Suicide Rates by Age

In 2015, the highest suicide rate (19.6) was among adults between 45 and 64 years of age. The second highest rate (19.4) occurred in those 85 years or older. Younger groups have had consistently lower suicide rates than middle-aged and older adults. In 2015, adolescents and young adults aged 15 to 24 had a suicide rate of 12.5.

Suicide Rates by Race/Ethnicity

In 2015, the highest U.S. suicide rate (15.1) was among Whites and the second highest rate (12.6) was among American Indians and Alaska Natives (Figure 5). Much lower and roughly similar rates were found among Asians and Pacific Islanders (6.4), and Blacks (5.6).

Note that the CDC records Hispanic origin separately from the primary racial or ethnic groups of White, Black, American Indian or Alaskan Native, and Asian or Pacific Islander, since individuals in all of these groups may also be Hispanic.

Suicide Methods

In 2015, firearms were the most common method of death by suicide, accounting for a little less than half (49.8%) of all suicide deaths. The next most common methods were suffocation (including hangings) at 26.8% and poisoning at 15.4%.

Suicide Attempts

No complete count is kept of suicide attempts in the U.S.; however, each year the CDC gathers data from hospitals on non-fatal injuries from self-harm.

494,169 people visited a hospital for injuries due to self-harm. This number suggests that approximately 12 people harm themselves for every reported death by suicide. However, because of the way these data are collected, we are not able to distinguish intentional suicide attempts from non-intentional self-harm behaviors.

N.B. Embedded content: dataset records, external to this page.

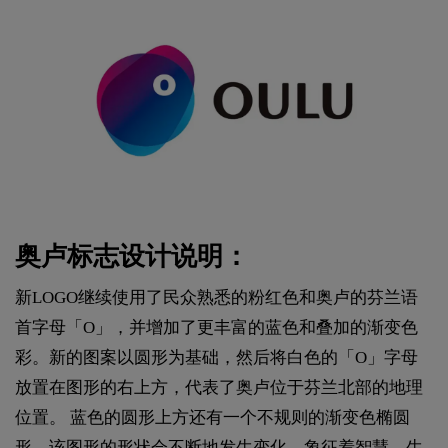
奥卢标志设计说明：
新LOGO继续使用了民众熟悉的粉红色和奥卢的芬兰语
首字母「O」，并增加了更丰富的蓝色和叠加的渐变色
彩。新的图案以圆形为基础，然后将白色的「O」字母
放置在图形的右上方，代表了奥卢位于芬兰北部的地理
位置。 蓝色的圆形上方还有一个不规则的渐变色椭圆
形，该图形的形状会不断地发生变化，象征着智慧、生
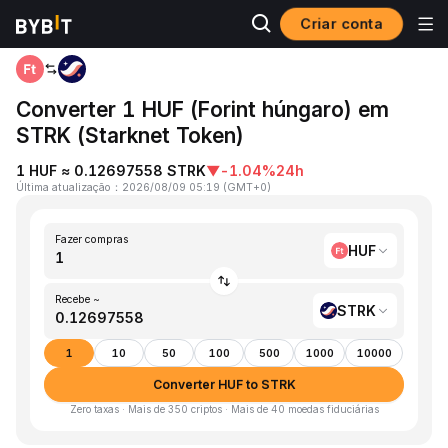
Criar conta
Página inicial
HUF to STRK
Converter 1 HUF (Forint húngaro) em
STRK (Starknet Token)
1 HUF ≈ 0.12697558 STRK
▼
-1.04%
24h
Última atualização
：
2026/08/09 05:19
(
GMT+0
)
Fazer compras
HUF
Recebe ~
STRK
1
10
50
100
500
1000
10000
Converter HUF to STRK
Zero taxas · Mais de 350 criptos · Mais de 40 moedas fiduciárias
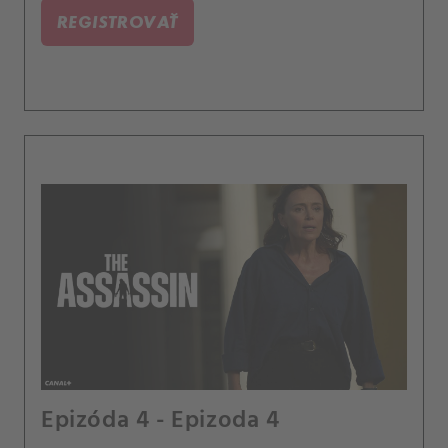
REGISTROVAŤ
Epizóda 4 - Epizoda 4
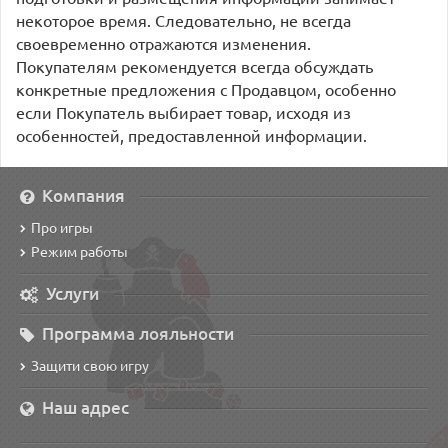
некоторое время. Следовательно, не всегда
своевременно отражаются изменения.
Покупателям рекомендуется всегда обсуждать
конкретные предложения с Продавцом, особенно
если Покупатель выбирает товар, исходя из
особенностей, предоставленной информации.
Компания
Про игры
Режим работы
Услуги
Программа лояльности
Защити свою игру
Наш адрес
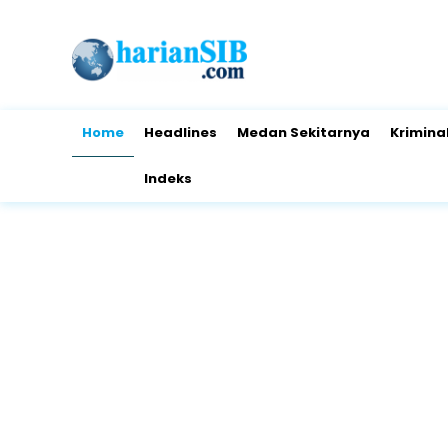
Home
Headlines
Medan Sekitarnya
Krimina
Indeks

Many suicide attempts, however, go unreported or untreated. Surveys suggest that at least one million people in the U.S. each year engage in intentionally inflicted self-harm.

Females attempt suicide twice as often as males. As with suicide deaths, rates of attempted suicide vary considerably among demographic groups. Males are 4 times more likely than females to die by suicide. The ratio of suicide attempts to suicide death in youth is estimated to be about 25:1, compared to about 4:1 in the elderly.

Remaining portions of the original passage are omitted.